Here, for example, in the case of constructing, in the data center 15B, the same system as a system that has been constructed in the data center 15A, it is conceivable that an image of the system that has been constructed in the data center 15A is transferred to the data center 15B as represented by a dashed line (FIG. 5(7)). However, the image of the system has a large volume and a transfer load is imposed on the network if the image of the system is transferred.
On the other hand, the cloud 10 according to the present embodiment transmits the definition information of the system from the control device 12 of the data center 15A to the control device 12 of the data center 15B and causes the system to be constructed in the control device 12 of the data center 15B (FIGS. 5(4) to 5(6)). For example, in the case of constructing the same system as the system of the data center 15A in the data center 15B, the cloud 10 according to the present embodiment transmits the definition information of the system without transmitting the image of the system from the data center 15A to the data center 15B. The definition information of the system has a small volume compared with the image of the system. As a result, when causing the same system as the system constructed in the data center 15A to be constructed in the data center 15B, the control device 12 of the cloud 10 according to the present embodiment may construct the same system in the data center 15B with suppression of the transfer load. For example, the network N1 among the data centers 15 has a low communication speed, and it takes a longer time to transfer data when the amount of data is larger. The control device 12 may rapidly construct the system in the transfer destination by transmitting the definition information of the system without transmitting the image of the system.
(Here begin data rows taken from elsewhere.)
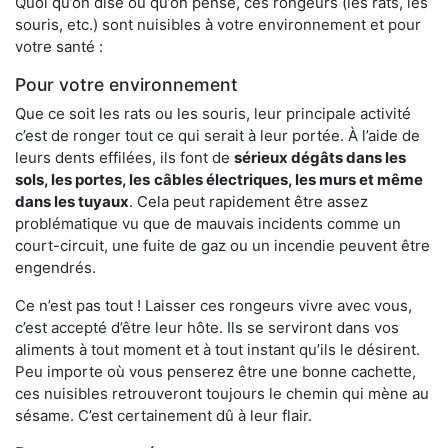
Quoi qu’on dise ou qu’on pense, ces rongeurs (les rats, les
souris, etc.) sont nuisibles à votre environnement et pour
votre santé :
Pour votre environnement
Que ce soit les rats ou les souris, leur principale activité
c’est de ronger tout ce qui serait à leur portée. À l’aide de
leurs dents effilées, ils font de
sérieux dégâts dans les
sols, les portes, les
câbles électriques, les murs et même
dans les tuyaux
. Cela peut rapidement être assez
problématique vu que de mauvais incidents comme un
court-circuit, une fuite de gaz ou un incendie peuvent être
engendrés.
Ce n’est pas tout ! Laisser ces rongeurs vivre avec vous,
c’est accepté d’être leur hôte. Ils se serviront dans vos
aliments à tout moment et à tout instant qu’ils le désirent.
Peu importe où vous penserez être une bonne cachette,
ces nuisibles retrouveront toujours le chemin qui mène au
sésame. C’est certainement dû à leur flair.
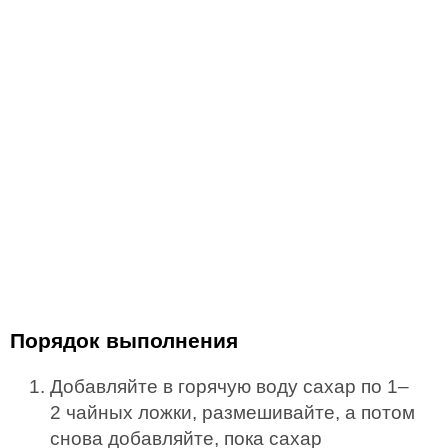
Порядок выполнения
Добавляйте в горячую воду сахар по 1–
2 чайных ложки, размешивайте, а потом
снова добавляйте, пока сахар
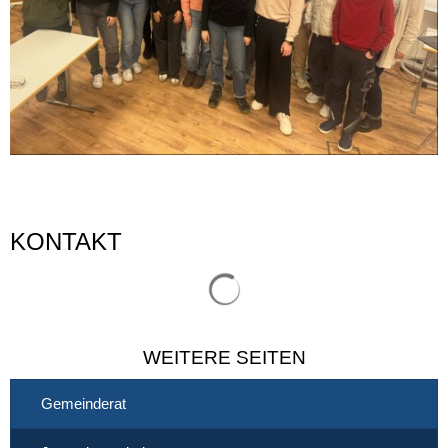
KONTAKT
Suchergebnisse werden gelade
WEITERE SEITEN
Gemeinderat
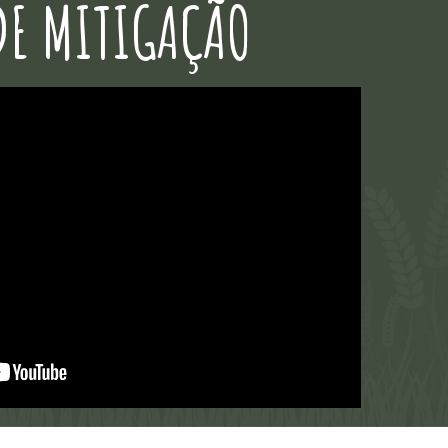
DE MITIGAÇÃO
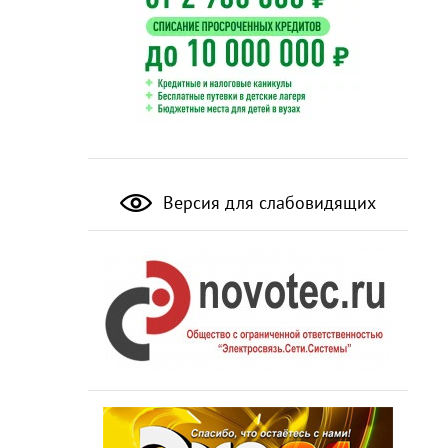
Версия для слабовидящих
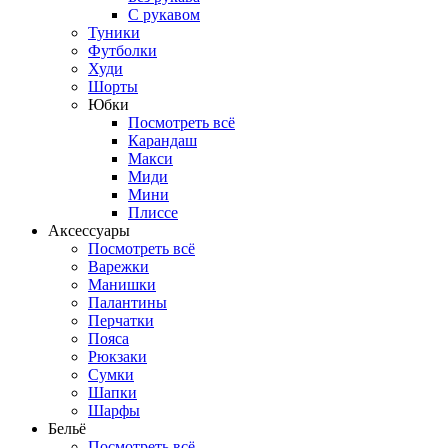
С рукавом
Туники
Футболки
Худи
Шорты
Юбки
Посмотреть всё
Карандаш
Макси
Миди
Мини
Плиссе
Аксессуары
Посмотреть всё
Варежки
Манишки
Палантины
Перчатки
Пояса
Рюкзаки
Сумки
Шапки
Шарфы
Бельё
Посмотреть всё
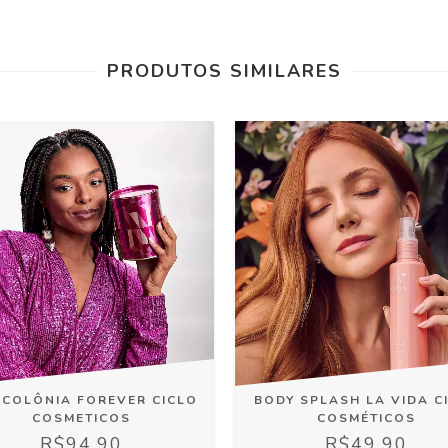
PRODUTOS SIMILARES
 COLÔNIA FOREVER CICLO
BODY SPLASH LA VIDA C
COSMETICOS
COSMÉTICOS
R$94,90
R$49,90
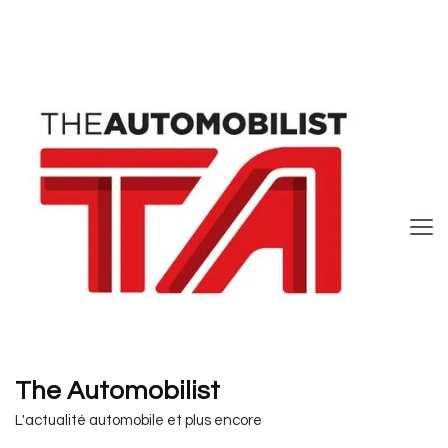
The Automobilist
L'actualité automobile et plus encore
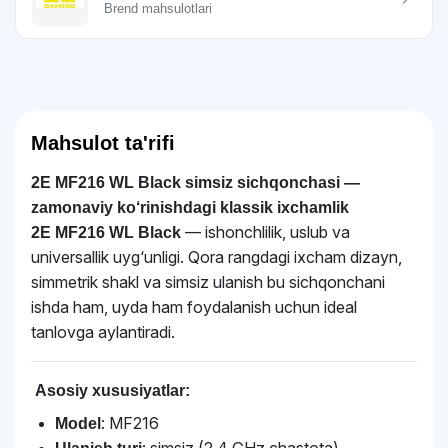
Brend mahsulotlari
Mahsulot ta'rifi
2E MF216 WL Black simsiz sichqonchasi —
zamonaviy ko‘rinishdagi klassik ixchamlik
— ishonchlilik, uslub va
2E MF216 WL Black
universallik uyg‘unligi. Qora rangdagi ixcham dizayn,
simmetrik shakl va simsiz ulanish bu sichqonchani
ishda ham, uyda ham foydalanish uchun ideal
tanlovga aylantiradi.
Asosiy xususiyatlar:
: MF216
Model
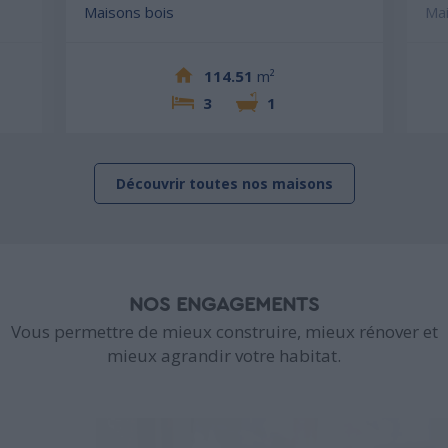
Maisons bois
Mai
114.51
m²
3
1
Découvrir toutes nos maisons
NOS ENGAGEMENTS
Vous permettre de mieux construire, mieux rénover et
mieux agrandir votre habitat.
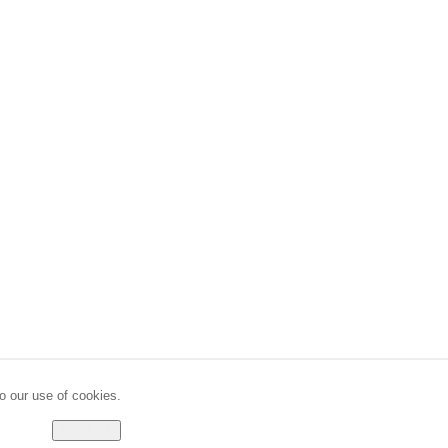
o our use of cookies.
ACCEPT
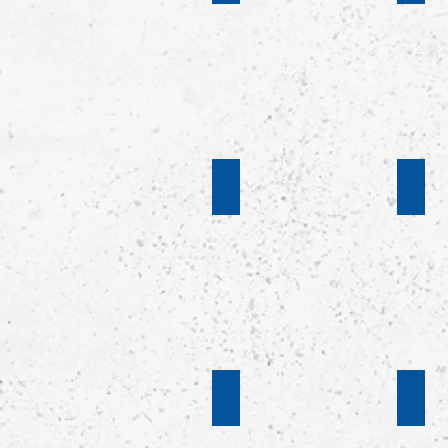
2019/20
2019/
14. Spieltag
12. S
Saison
Saiso
2019/2020
2019/
4.Spieltag
1. Sp
Saison
Saiso
2019/20
2019/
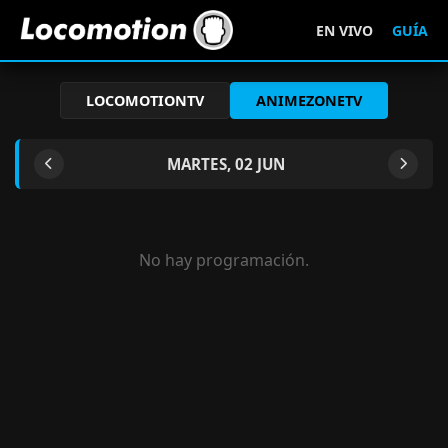
EN VIVO
GUÍA
LOCOMOTIONTV
ANIMEZONETV
MARTES, 02 JUN
No hay programación.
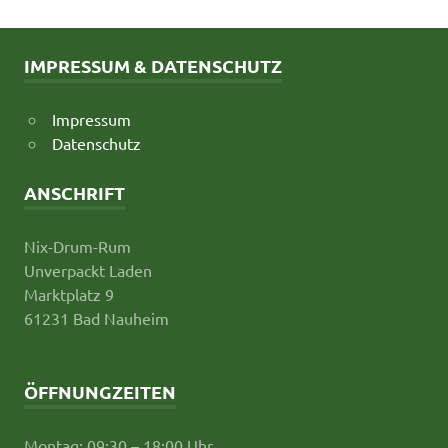
IMPRESSUM & DATENSCHUTZ
Impressum
Datenschutz
ANSCHRIFT
Nix-Drum-Rum
Unverpackt Laden
Marktplatz 9
61231 Bad Nauheim
ÖFFNUNGZEITEN
Montag: 09:30 – 18:00 Uhr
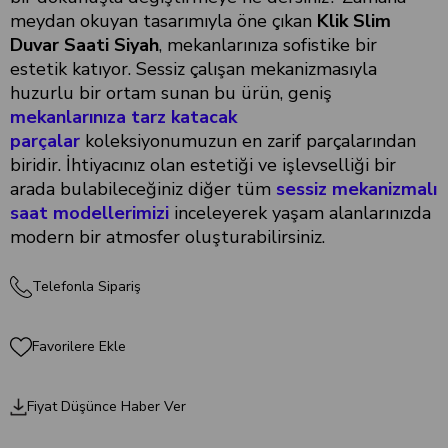
meydan okuyan tasarımıyla öne çıkan
Klik Slim
Duvar Saati Siyah
, mekanlarınıza sofistike bir
estetik katıyor. Sessiz çalışan mekanizmasıyla
huzurlu bir ortam sunan bu ürün, geniş
mekanlarınıza tarz katacak
parçalar
koleksiyonumuzun en zarif parçalarından
biridir. İhtiyacınız olan estetiği ve işlevselliği bir
arada bulabileceğiniz diğer tüm
s
essiz mekanizmalı
saat modellerimizi
inceleyerek yaşam alanlarınızda
modern bir atmosfer oluşturabilirsiniz.
Telefonla Sipariş
Favorilere Ekle
Fiyat Düşünce Haber Ver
The control device 12 of the data center 15B monitors the state of the constructed system as needed and notifies the state to the control device 12 of the data center 15A as needed.
The control device 12 of the data center 15A registers, in the management information 32, information on the package used for the construction of the system deployed in the data center 15B. Furthermore, the control device 12 of the data center 15A registers, in the management information 32, the state of the system deployed in the data center 15B, notified from the control device 12 of the data center 15B.
The state of the constructed system is allowed to be referenced from the operation screen 100.
FIG. 6 is a diagram illustrating one example of an operation screen according to embodiment 1. The example of FIG. 6 represents the state in which “stack” is selected in the menu area 102. In the main area 101, the state of constructed systems is displayed. In the example of FIG. 6, it is represented that a system whose name is “web_db_A” is constructed in region A and the state of the system is the currently-running state. It is represented that a system whose name is “web_db_B” is constructed in region B and the state of the system is the currently-created state. A deletion button 130 is displayed in each of the constructed systems. When the deletion button 130 is selected, the constructed system is deleted.
<Flow of Processing>
Next, the flow of the control processing when a system is constructed in a different data center 15 in the cloud 10 according to embodiment 1 will be described in detail. FIG. 7 is a diagram for explaining one example of flow of control processing according to embodiment 1. The example of FIG. 7 represents the flow of construction of a system from the data center 15A to the data center 15B.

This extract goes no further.